Complexity class of comparison of power towers Consider the following decision problem: given two lists of positive integers $a_1, a_2, \dots, a_n$ and $b_1, b_2, \dots, b_m$ the task is to decide if $a_1^{a_2^{\cdot^{\cdot^{\cdot^{a_n}}}}} < b_1^{b_2^{\cdot^{\cdot^{\cdot^{b_m}}}}}$.


*

*Is this problem in the class $P$?

*If yes, then what is the algorithm solving it in polynomial time?

*Otherwise, what is the fastest algorithm that can solve it?


Update: 


*

*I mean polynomial type with respect to the size of the input, i.e. total number of digits in all $a_i, b_i$.

*$p^{q^{r^s}}=p^{(q^{(r^s)})}$, not $((p^q)^r)^s$.

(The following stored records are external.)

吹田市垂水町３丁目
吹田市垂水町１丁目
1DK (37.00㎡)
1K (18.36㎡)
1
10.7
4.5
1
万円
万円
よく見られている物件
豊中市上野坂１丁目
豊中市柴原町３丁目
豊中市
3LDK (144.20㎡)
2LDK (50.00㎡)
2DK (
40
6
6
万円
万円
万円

 A: Recently I asked a very similar question at Mathematica.SE.
I assume you know it, because you participated in the discussion.
Leonid Shifrin suggested an algorithm that solves this problem for the majority of cases, although there were cases when it gave an incorrect answer. But his approach seems correct and it looks like it is possible to fix those defects. Although it was not rigorously proved, his algorithm seems to work in polynomial time. It looks like it would be fair if he got the bounty for this question, but for some reason he didn't want to.
So, this question is not yet settled completely and I am going to look for the complete and correct solution, and will start a new bounty for this question once the current one expires. I do not expect to get a bounty for this answer, but should you choose to award it, I will add it up to the amount of the new bounty so that it passes to whomever eventually solves this question.
A: For readability I'll write $[a_1,a_2,\ldots,a_n]$ for the tower $a_1^{a_2^{a_3^\cdots}}$.
Let all of the $a_i,b_i$ be in the interval $[2,N]$ where $N=2^K$ (if any $a_i$ or $b_i$ is 1 we can truncate the tower at the previous level, and the inputs must be bounded to talk about complexity).
Then consider two towers of the same height
$$
T=[N,N,\ldots,N,x] \quad \mathrm{and} \quad S=[2,2,\dots,2,y]
$$
i.e. T is the largest tower in our input range with $x$ at the top, and S is the smallest with $y$ at the top.
With $N, x\ge 2$ and $y>2Kx$ then
$$
\begin{aligned}
2^y & > 2^{2Kx} \\
    & = N^{2x} \\
    & > 2log(N)N^x &\text{ as $x \gt 1 \ge \frac{1+log(log(N))}{log(N)}$} \\
    & = 2KN^x
\end{aligned}
$$
Now write $x'=N^x$ and $y'=2^y>2Kx'$ then
$$
[N,N,x]=[N,x']<[2,y']=[2,2,y]
$$
Hence by induction $T<S$ when $y>2Kx$.
So we only need to calculate the exponents down from the top until one exceeds the other by a factor of $2K$, then that tower is greater no matter what values fill in the lower ranks.
If the towers have different heights, wlog assume $n>m$, then first we reduce
$$
[a_1,a_2,\ldots,a_n] = [a_1,a_2,\ldots,a_{m-1},A]
$$
where $A=[a_m,a_{m+1},\ldots,a_n]$. If we can determine that $A>2Kb_m$ then the $a$ tower is larger.
If the towers match on several of the highest exponents, then we can reduce the need for large computations with a shortcut. Assume $n=m$, that $a_j> b_j$ for some $j<m$ and $a_i=b_i$ for $j<i\le m$.
Then
$$
[a_1,a_2,\ldots,a_m] = [a_1,a_2,\ldots,a_j,X] \\
[b_1,b_2,\ldots,b_m] = [b_1,b_2,\ldots,b_j,X]
$$
and the $a$ tower is larger if $(a_j/b_j)^X>2K$. So we don't need to compute $X$ fully if we can determine that it exceeds $\log(2K)/\log(a_j/b_j)$.
These checks need to be combined with a numeric method like the one @ThomasAhle gave. They can solve the problem that method has with deep trees that match at the top, but can't handle $[4,35,15],[20,57,13]$ which are too big to compute but don't allow for one of these shortcuts.